_Data entries_:
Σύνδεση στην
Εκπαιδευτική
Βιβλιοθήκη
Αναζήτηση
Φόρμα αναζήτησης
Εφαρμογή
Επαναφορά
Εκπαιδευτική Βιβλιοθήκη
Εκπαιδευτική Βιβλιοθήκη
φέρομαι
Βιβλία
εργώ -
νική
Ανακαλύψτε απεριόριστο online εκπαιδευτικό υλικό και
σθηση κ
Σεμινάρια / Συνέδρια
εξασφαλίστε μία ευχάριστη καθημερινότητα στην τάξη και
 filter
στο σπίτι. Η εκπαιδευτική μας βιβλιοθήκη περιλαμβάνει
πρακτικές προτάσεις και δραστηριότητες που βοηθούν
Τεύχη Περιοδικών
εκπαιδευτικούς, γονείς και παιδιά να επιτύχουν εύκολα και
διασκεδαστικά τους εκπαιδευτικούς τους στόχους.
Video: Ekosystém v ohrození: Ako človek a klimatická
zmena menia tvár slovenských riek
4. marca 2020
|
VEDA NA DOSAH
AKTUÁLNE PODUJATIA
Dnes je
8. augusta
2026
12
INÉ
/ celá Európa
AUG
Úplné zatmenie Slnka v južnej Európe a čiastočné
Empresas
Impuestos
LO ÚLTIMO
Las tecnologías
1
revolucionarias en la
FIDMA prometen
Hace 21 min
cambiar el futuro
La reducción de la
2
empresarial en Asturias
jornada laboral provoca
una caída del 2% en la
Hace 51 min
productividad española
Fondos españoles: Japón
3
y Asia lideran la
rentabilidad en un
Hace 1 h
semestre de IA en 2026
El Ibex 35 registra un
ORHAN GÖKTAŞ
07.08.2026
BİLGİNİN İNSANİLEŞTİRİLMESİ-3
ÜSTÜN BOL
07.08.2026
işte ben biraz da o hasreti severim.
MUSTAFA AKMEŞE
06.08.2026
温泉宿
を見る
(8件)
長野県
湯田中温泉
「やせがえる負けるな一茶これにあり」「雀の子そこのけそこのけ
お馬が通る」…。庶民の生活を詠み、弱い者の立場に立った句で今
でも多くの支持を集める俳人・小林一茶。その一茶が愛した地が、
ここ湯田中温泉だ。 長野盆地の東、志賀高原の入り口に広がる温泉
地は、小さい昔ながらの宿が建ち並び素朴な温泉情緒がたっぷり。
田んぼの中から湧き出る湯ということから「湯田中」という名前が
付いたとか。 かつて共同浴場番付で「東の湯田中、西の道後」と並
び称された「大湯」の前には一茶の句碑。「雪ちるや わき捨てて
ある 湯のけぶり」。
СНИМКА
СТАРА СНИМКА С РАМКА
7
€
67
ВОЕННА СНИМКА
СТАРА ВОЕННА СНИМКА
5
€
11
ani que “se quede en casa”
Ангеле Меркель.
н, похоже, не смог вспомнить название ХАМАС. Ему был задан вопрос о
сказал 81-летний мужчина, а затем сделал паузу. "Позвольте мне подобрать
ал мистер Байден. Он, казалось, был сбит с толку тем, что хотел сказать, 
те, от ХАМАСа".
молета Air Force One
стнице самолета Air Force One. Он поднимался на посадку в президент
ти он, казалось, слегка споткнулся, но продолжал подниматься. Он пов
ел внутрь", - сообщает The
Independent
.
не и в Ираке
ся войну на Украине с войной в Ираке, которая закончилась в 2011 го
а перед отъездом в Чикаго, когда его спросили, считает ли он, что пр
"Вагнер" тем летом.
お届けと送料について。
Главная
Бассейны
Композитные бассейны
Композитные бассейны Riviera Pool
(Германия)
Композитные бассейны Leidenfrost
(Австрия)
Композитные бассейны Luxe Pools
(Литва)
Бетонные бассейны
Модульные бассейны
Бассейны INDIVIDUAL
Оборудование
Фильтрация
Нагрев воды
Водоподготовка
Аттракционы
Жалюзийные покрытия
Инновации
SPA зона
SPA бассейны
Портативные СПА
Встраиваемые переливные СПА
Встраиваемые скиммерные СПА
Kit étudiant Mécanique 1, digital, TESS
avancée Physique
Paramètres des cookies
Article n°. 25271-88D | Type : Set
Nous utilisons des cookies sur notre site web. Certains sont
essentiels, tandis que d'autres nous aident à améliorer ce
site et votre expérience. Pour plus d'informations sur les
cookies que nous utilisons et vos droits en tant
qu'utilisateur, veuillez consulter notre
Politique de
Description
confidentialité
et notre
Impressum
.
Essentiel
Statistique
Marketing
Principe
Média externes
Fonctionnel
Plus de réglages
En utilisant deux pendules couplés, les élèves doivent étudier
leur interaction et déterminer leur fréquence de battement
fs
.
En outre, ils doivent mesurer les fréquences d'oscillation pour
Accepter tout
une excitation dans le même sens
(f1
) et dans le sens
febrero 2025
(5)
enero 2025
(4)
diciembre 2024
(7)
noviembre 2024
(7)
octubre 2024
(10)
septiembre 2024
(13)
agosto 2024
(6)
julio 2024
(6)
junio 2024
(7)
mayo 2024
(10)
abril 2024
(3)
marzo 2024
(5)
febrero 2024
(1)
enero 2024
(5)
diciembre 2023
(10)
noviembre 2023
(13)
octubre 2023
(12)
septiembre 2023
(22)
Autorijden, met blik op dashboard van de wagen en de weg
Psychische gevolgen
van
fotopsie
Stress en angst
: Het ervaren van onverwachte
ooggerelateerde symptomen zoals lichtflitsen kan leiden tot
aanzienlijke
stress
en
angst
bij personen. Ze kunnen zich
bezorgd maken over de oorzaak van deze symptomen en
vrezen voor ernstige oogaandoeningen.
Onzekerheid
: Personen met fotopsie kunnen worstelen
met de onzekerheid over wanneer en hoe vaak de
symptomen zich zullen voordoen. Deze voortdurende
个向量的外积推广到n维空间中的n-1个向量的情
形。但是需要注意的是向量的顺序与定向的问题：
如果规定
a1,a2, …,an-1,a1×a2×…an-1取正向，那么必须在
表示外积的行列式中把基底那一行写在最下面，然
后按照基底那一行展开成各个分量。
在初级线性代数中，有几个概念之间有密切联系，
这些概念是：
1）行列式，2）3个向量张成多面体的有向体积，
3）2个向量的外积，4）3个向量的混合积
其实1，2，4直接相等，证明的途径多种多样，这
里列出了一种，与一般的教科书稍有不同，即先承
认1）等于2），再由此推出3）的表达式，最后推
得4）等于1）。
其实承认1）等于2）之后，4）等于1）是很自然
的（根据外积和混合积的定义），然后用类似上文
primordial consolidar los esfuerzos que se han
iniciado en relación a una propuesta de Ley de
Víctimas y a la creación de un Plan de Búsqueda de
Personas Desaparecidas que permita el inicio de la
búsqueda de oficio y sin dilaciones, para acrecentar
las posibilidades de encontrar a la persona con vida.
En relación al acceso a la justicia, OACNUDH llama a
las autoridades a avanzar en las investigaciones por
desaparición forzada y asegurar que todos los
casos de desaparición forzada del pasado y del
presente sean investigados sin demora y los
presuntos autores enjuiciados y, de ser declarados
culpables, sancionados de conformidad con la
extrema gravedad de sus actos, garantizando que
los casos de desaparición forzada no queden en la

_Task goal_:
Restate word for word only the lines above from the line containing "met de onzekerheid" to the line containing "其实承认1）等于2）之后，4）等于1）是很自然", both of them included.

_Answer space_:
met de onzekerheid over wanneer en hoe vaak de
symptomen zich zullen voordoen. Deze voortdurende
个向量的外积推广到n维空间中的n-1个向量的情
形。但是需要注意的是向量的顺序与定向的问题：
如果规定
a1,a2, …,an-1,a1×a2×…an-1取正向，那么必须在
表示外积的行列式中把基底那一行写在最下面，然
后按照基底那一行展开成各个分量。
在初级线性代数中，有几个概念之间有密切联系，
这些概念是：
1）行列式，2）3个向量张成多面体的有向体积，
3）2个向量的外积，4）3个向量的混合积
其实1，2，4直接相等，证明的途径多种多样，这
里列出了一种，与一般的教科书稍有不同，即先承
认1）等于2），再由此推出3）的表达式，最后推
得4）等于1）。
其实承认1）等于2）之后，4）等于1）是很自然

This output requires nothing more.